**YOUR OBJECTIVE:** Excerpt from the entries below: please repeat exactly the lines from the one containing "Aktuelles (249, 340)" through the last one, both ends included, with no pictures.

**ENTRIES SHOWN:**
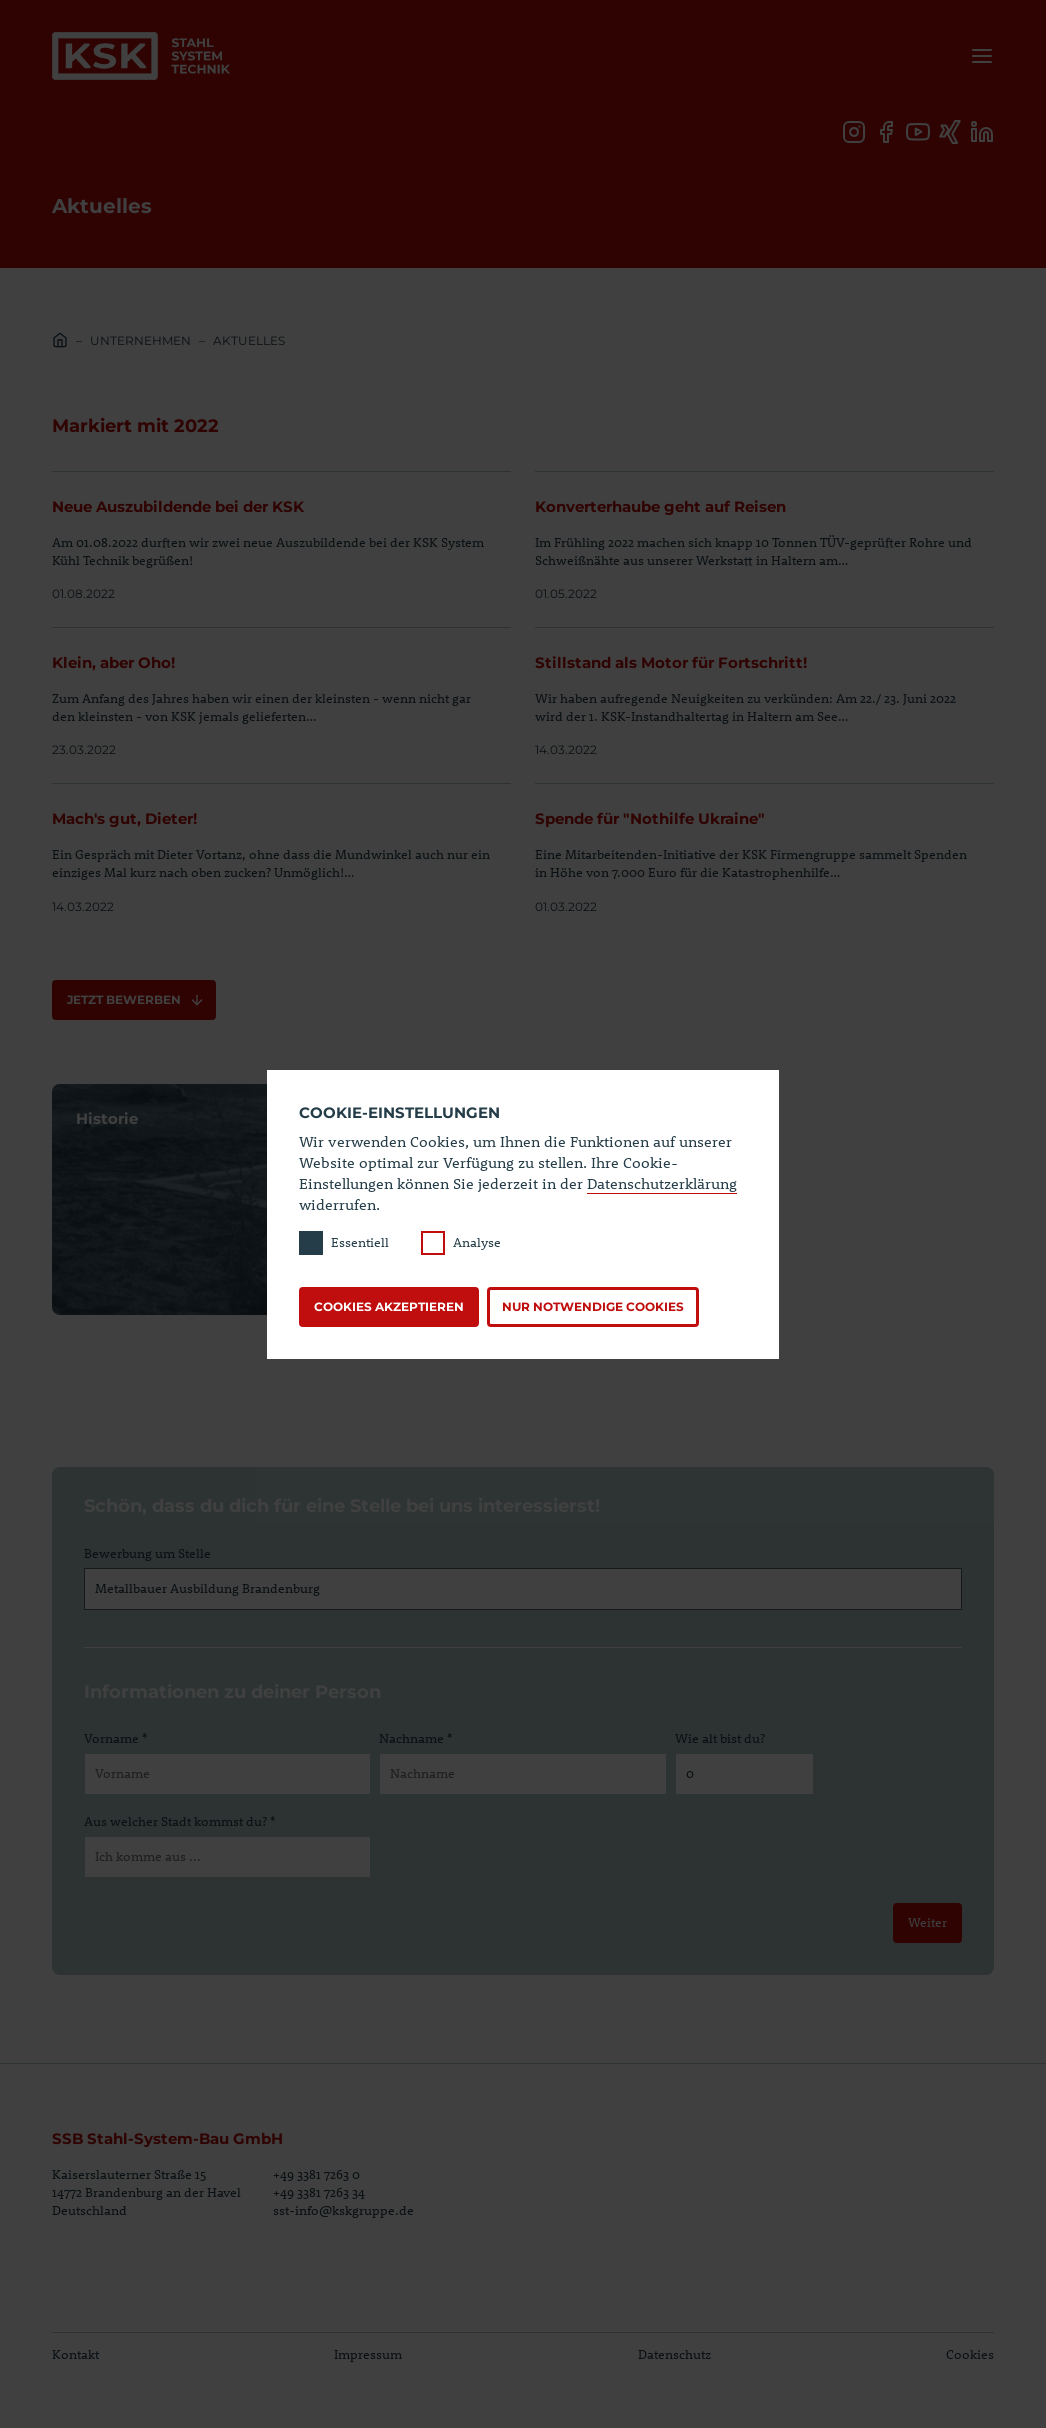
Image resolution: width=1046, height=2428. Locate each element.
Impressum (368, 2354)
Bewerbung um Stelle (147, 1553)
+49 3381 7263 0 (316, 2174)
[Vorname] (227, 1775)
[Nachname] (522, 1775)
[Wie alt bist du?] (745, 1775)
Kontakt (75, 2354)
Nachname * (415, 1738)
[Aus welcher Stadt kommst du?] (227, 1858)
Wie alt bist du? (720, 1738)
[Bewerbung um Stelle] (522, 1589)
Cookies (970, 2354)
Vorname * (115, 1738)
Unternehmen (140, 340)
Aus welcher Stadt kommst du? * (179, 1821)
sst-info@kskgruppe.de (343, 2210)
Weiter (926, 1922)
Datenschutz (674, 2354)
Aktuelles (249, 340)
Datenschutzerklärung (662, 1183)
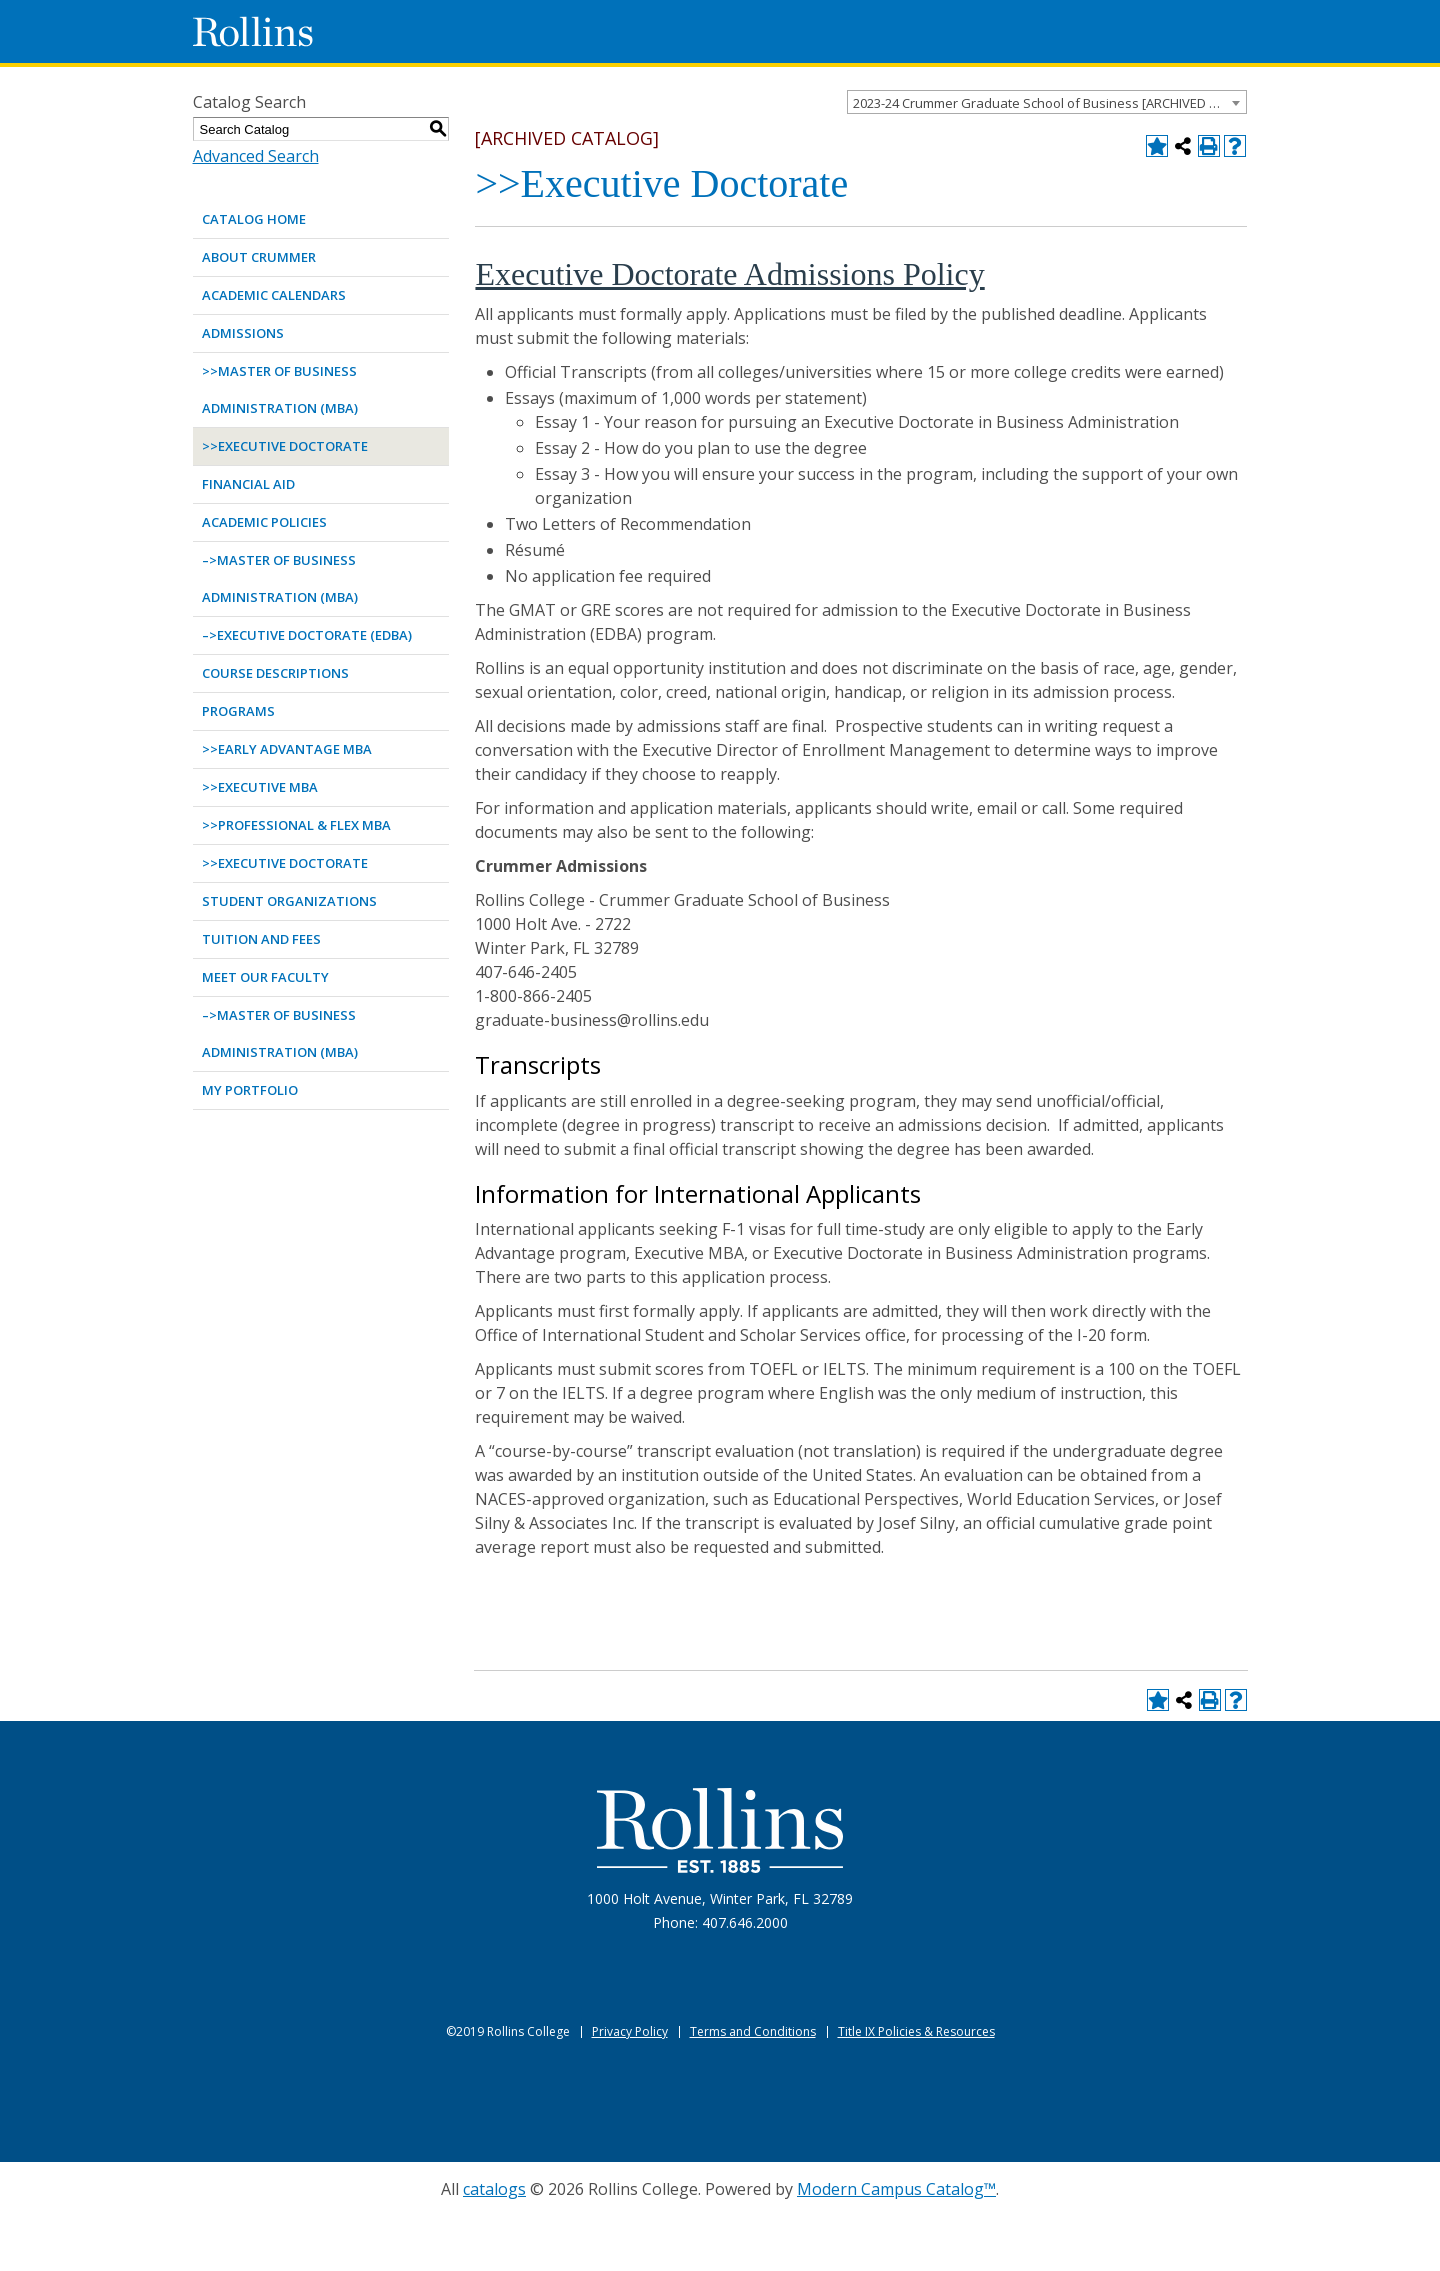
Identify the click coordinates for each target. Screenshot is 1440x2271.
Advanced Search (256, 156)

**RESPONSE:**
Aktuelles (249, 340)
Datenschutzerklärung (662, 1183)
Identify the click coordinates for each target. Screenshot is 1440x2271.
Advanced Search (256, 156)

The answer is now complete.